Cultuel et communautaire

Emmanuel Schmied explique le sens du mot cultuel: « c’est important de se centrer sur les cultes. Ils rassemblent une communauté stable qui fait vivre l’Église. » Une part est donc réservée à l’aspect communautaire : « Nous voulions prendre soin des gens qui sont  là,  construire ce projet avec la communauté existante  ». Peu avant le premier culte 4C, le comité de pilotage demande aux paroissiens d’amener ce qu’ils n’utilisent plus pour meubler l’église, comme des canapés et des chaises. « La communauté a activement participé à l’aménagement de son église », se souvient le diacre.

Une attention particulière est réservée aux nouveaux venus.. Un groupe badgé « accueil » les guide dès leur arrivée en leur offrant à boire. Valérie Bronchi, membre du conseil de paroisse et du groupe de pilotage souligne : « On veille à créer une atmosphère conviviale pour ouvrir des espaces où la communauté peut se retrouver avant et après le culte avec des agapes. »  Des temps de prière personnels après le culte sont prévus pour les paroissiens.

Culturelle et chrétien

Outre les cultes avec canapés, l’église de la Sallaz désire accueillir  des expositions de peinture ou de photographie, des concerts, des pièces de théâtre ou des soirées de jeux de société.  « Nous voulons une offre culturelle qui permette de faire des liens avec la foi chrétienne » explique Emmanuel Schmied. Et d’ajouter : « Ce n’est pas un centre de loisir. Notre ancrage chrétien est affirmé. » Quand le comité de pilotage 4C reçoit une nouvelle proposition, il examine les liens avec la spiritualité chrétienne. Par exemple, l’idée a été  évoquée d’un cours de dégustation de vin en lien avec sa place dans le récit biblique. 

Un brassage générationnel

Qui dit offre culturelle diversifiée dit aussi croisement générationnel.
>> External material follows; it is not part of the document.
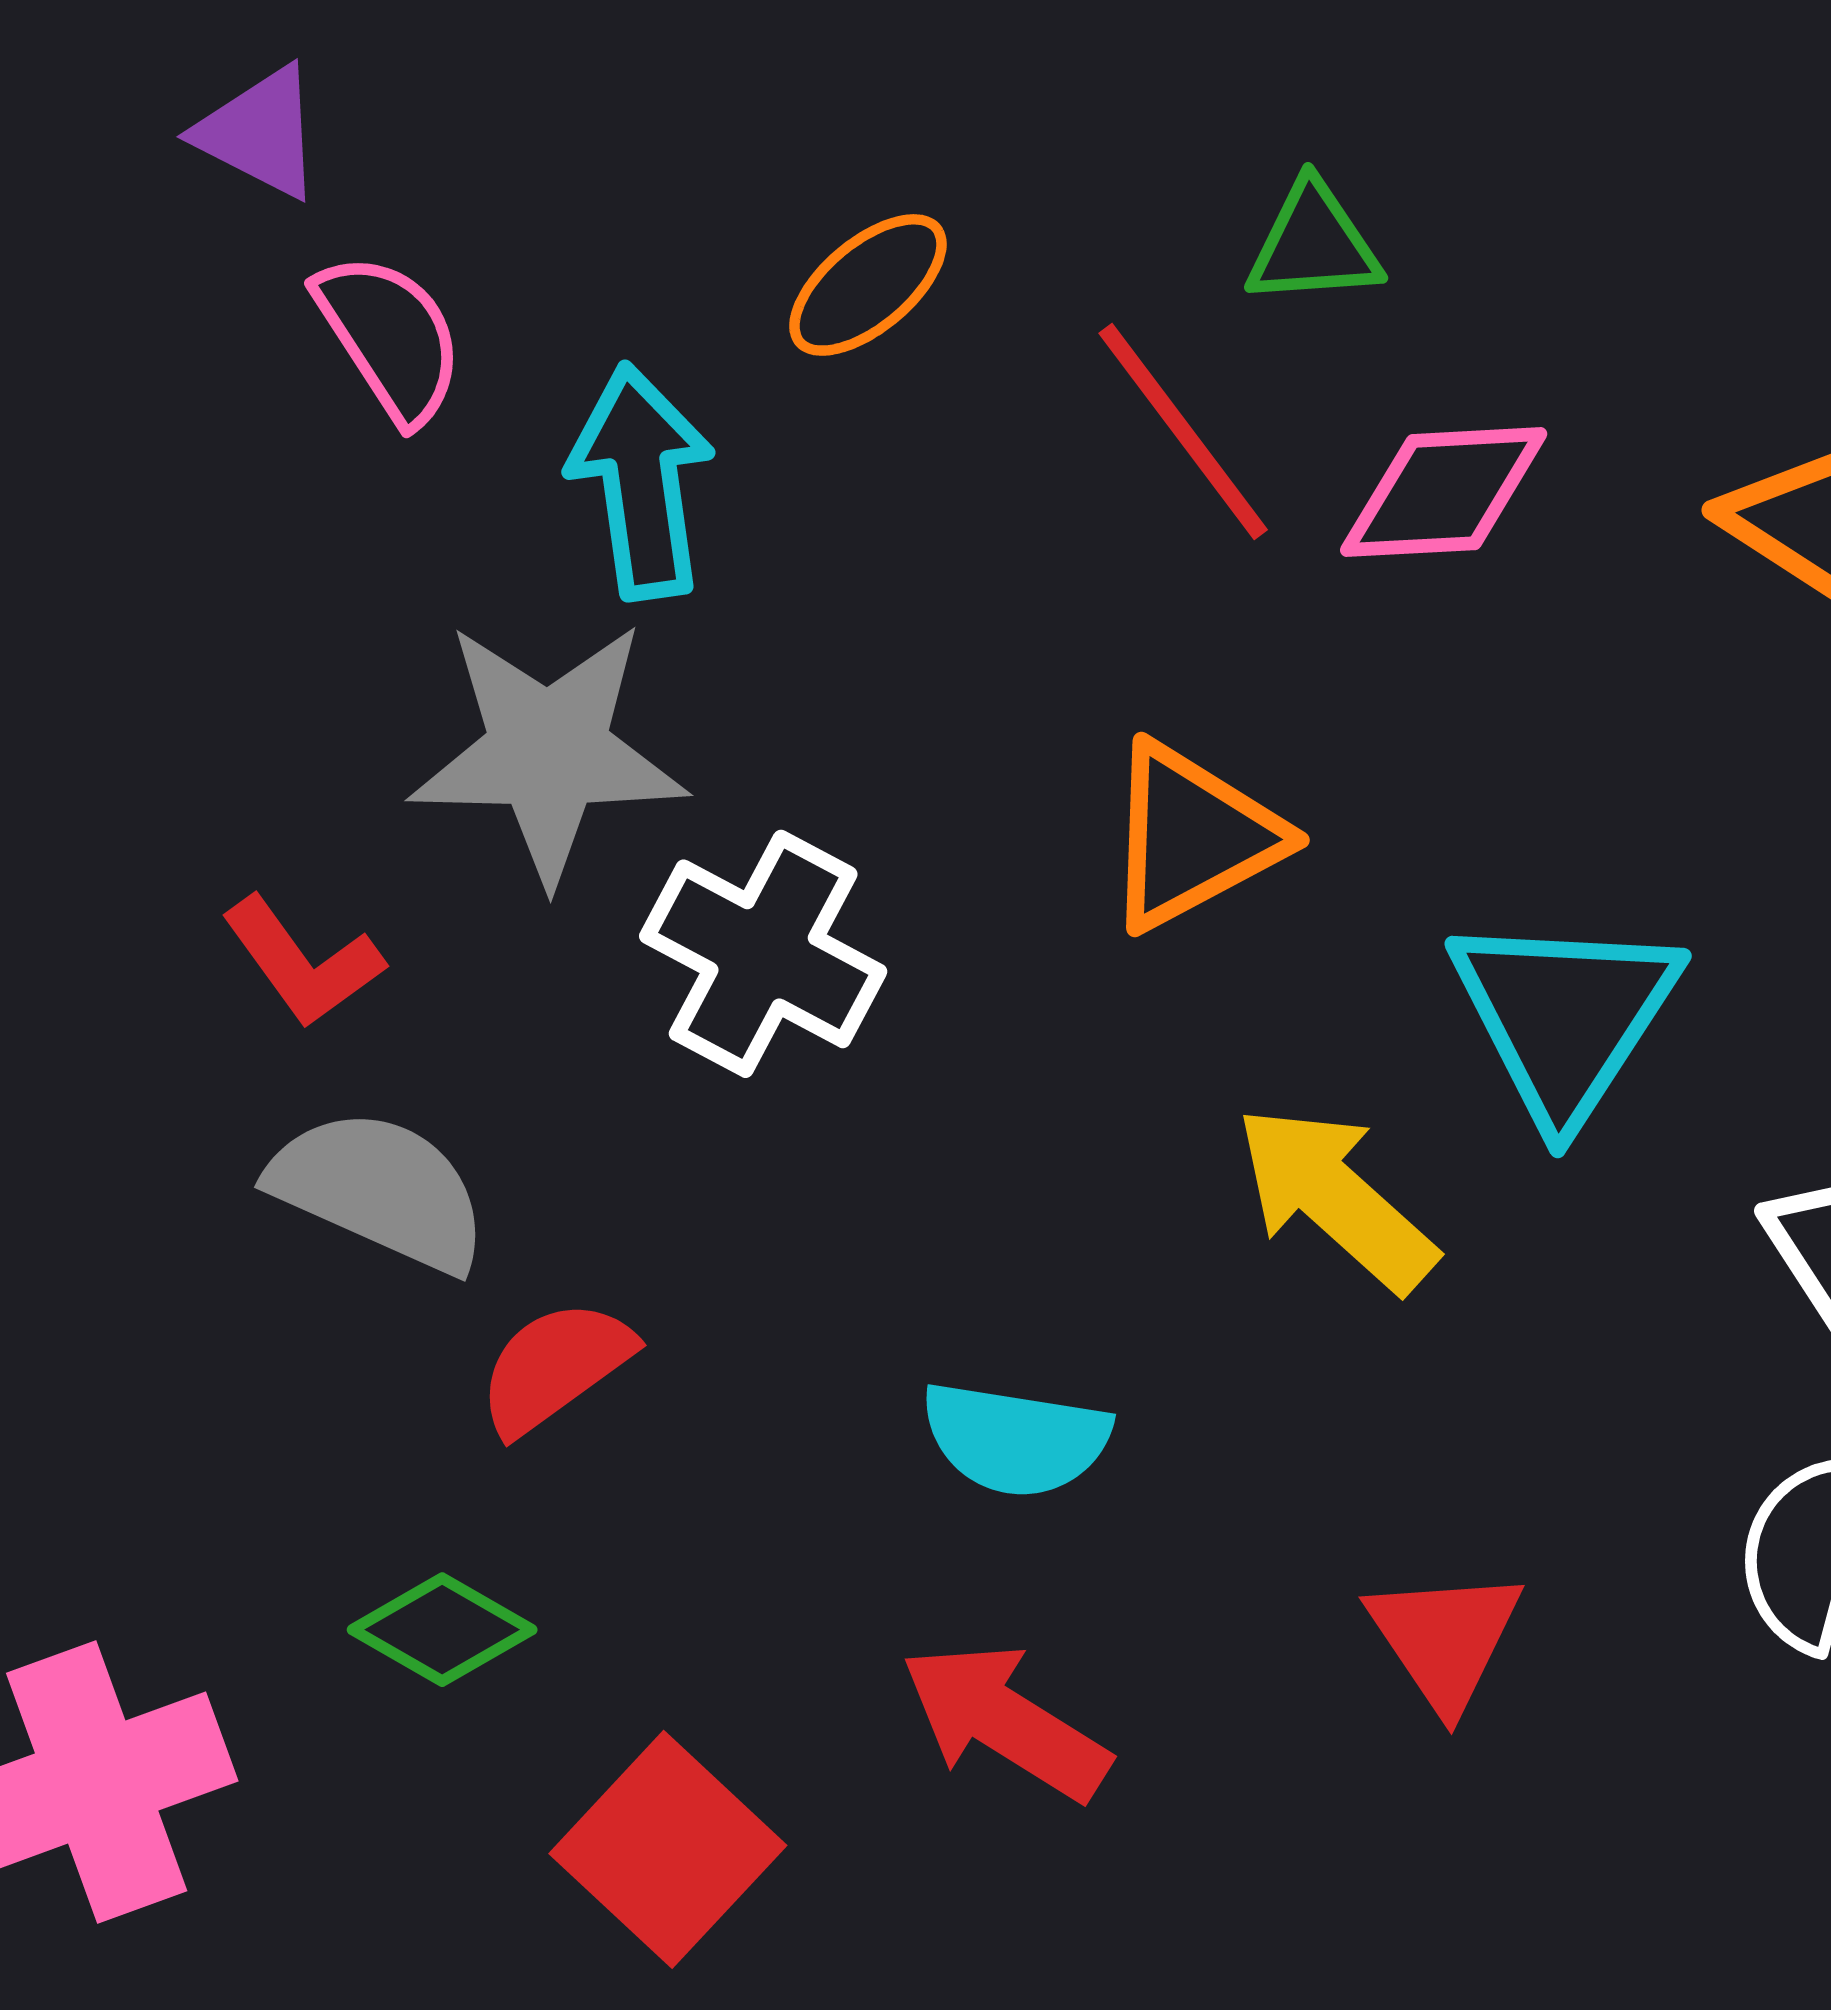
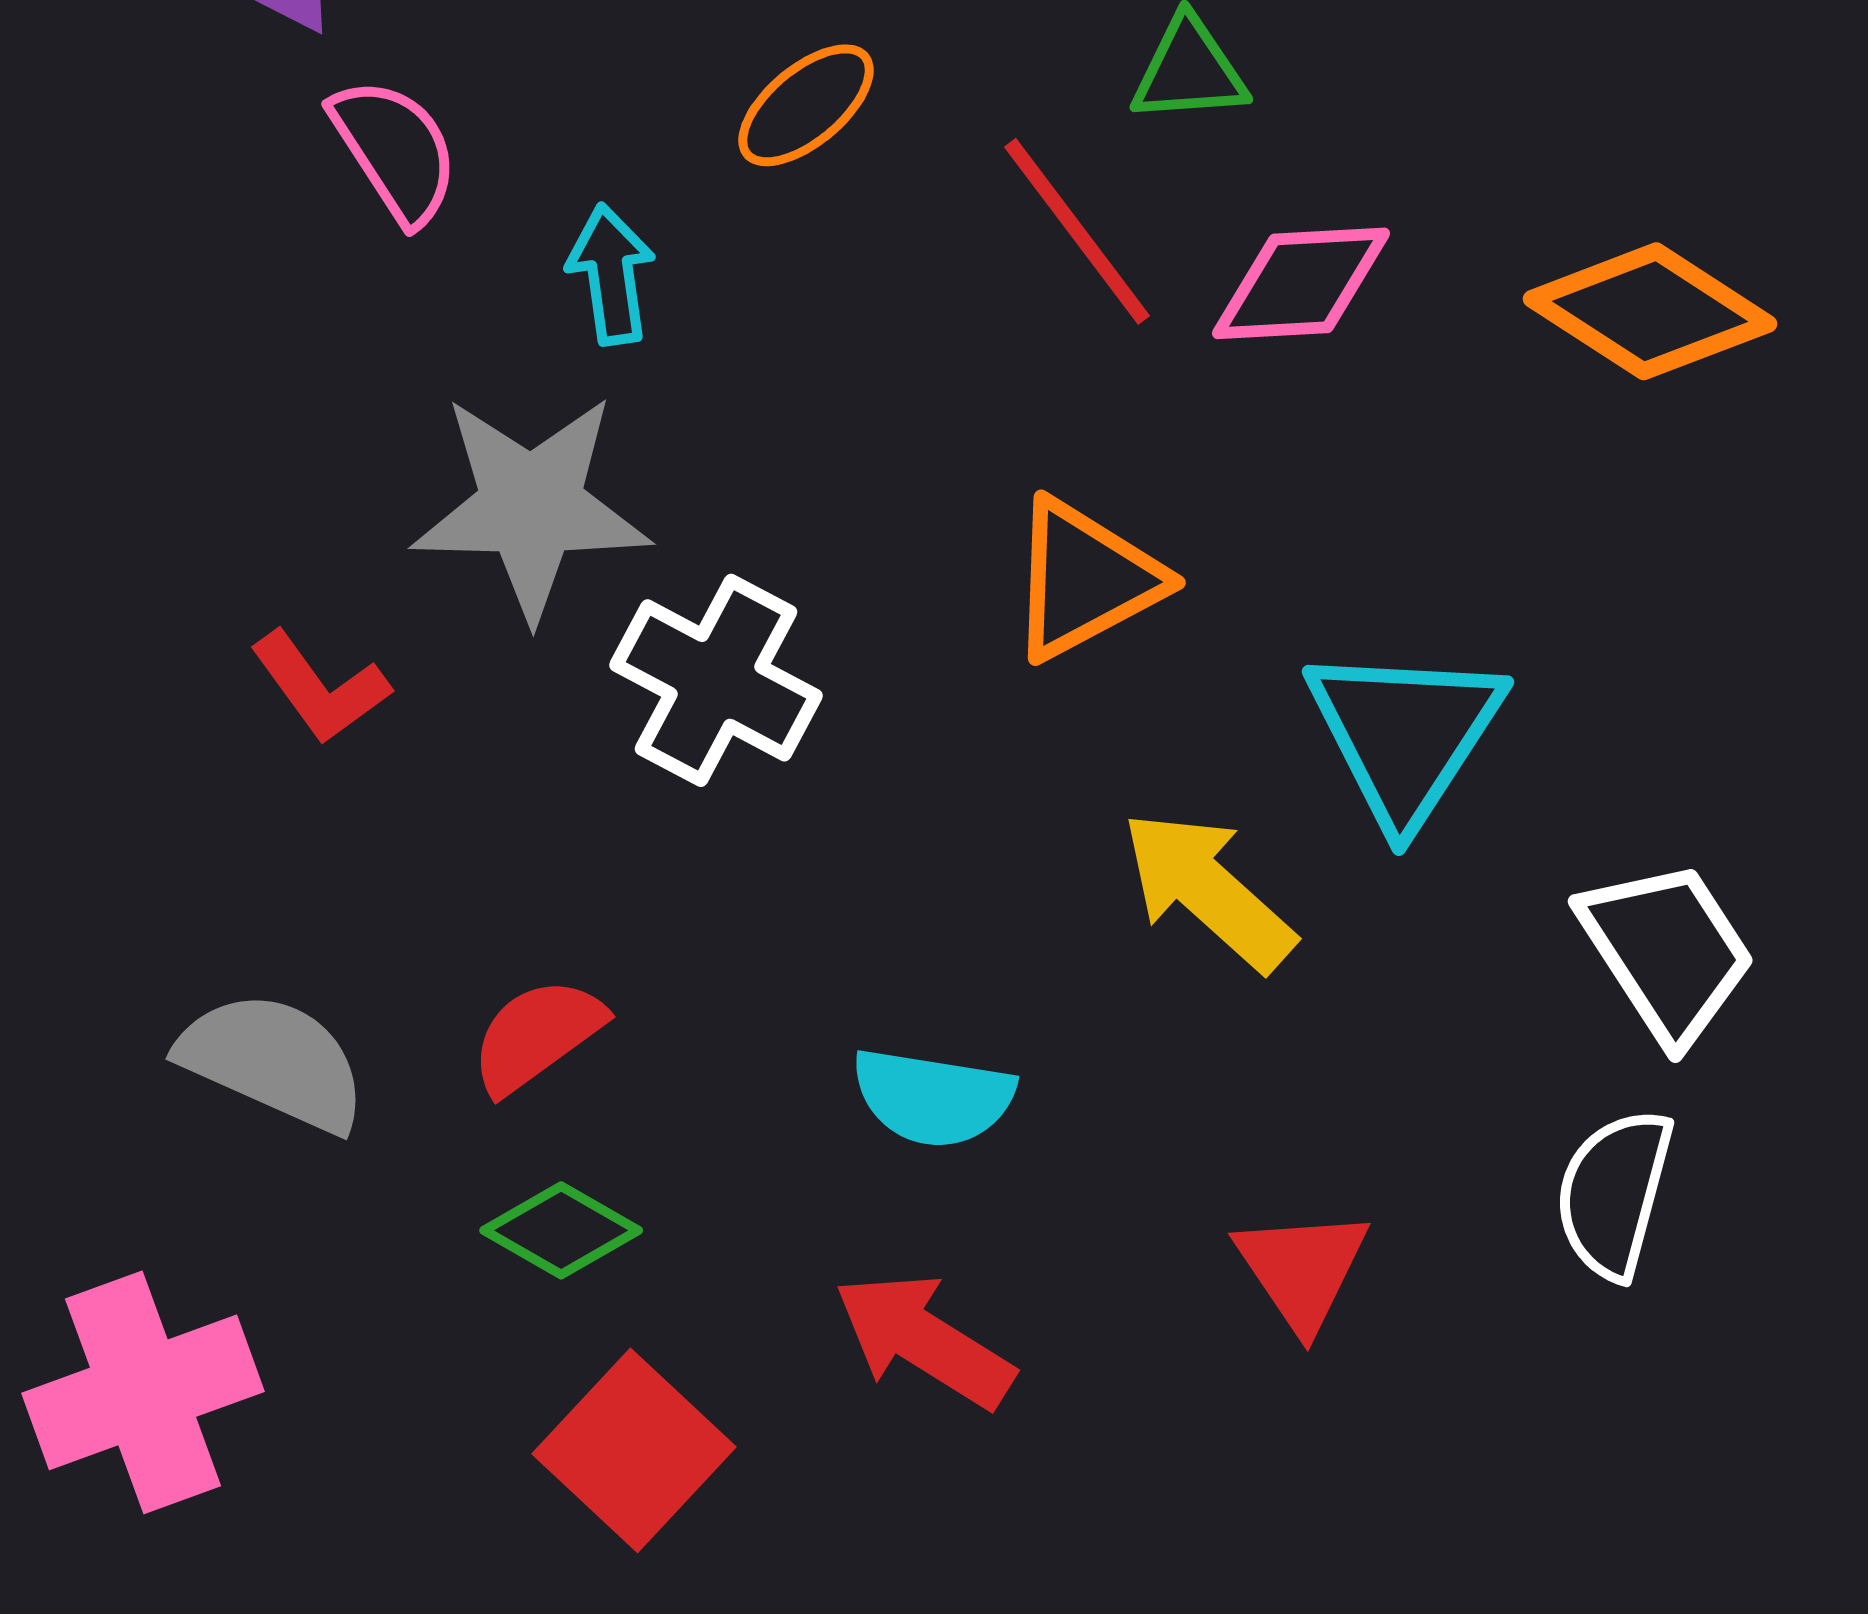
cyan arrow: (641, 482) -> (611, 274), size x0.7
gray semicircle: (379, 1190) -> (273, 1061), moved
green diamond: (442, 1630) -> (561, 1230), moved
Certaines activités attirent un public paroissial différent des cultes du dimanche. « Les habitués viennent aux événement comme les terrasses estivales, le labyrinthe à Pâques », déclare Valérie Bronchi, « pour les soirées jeux, des gens du quartier et externes à la communauté sont présents. » Et son collègue diacre de renchérir : « J’aime dire que cet espace 4C constitue un carrefour, un lieu de croisement entre les générations qui se découvrent grâce à leurs intérêts communs. »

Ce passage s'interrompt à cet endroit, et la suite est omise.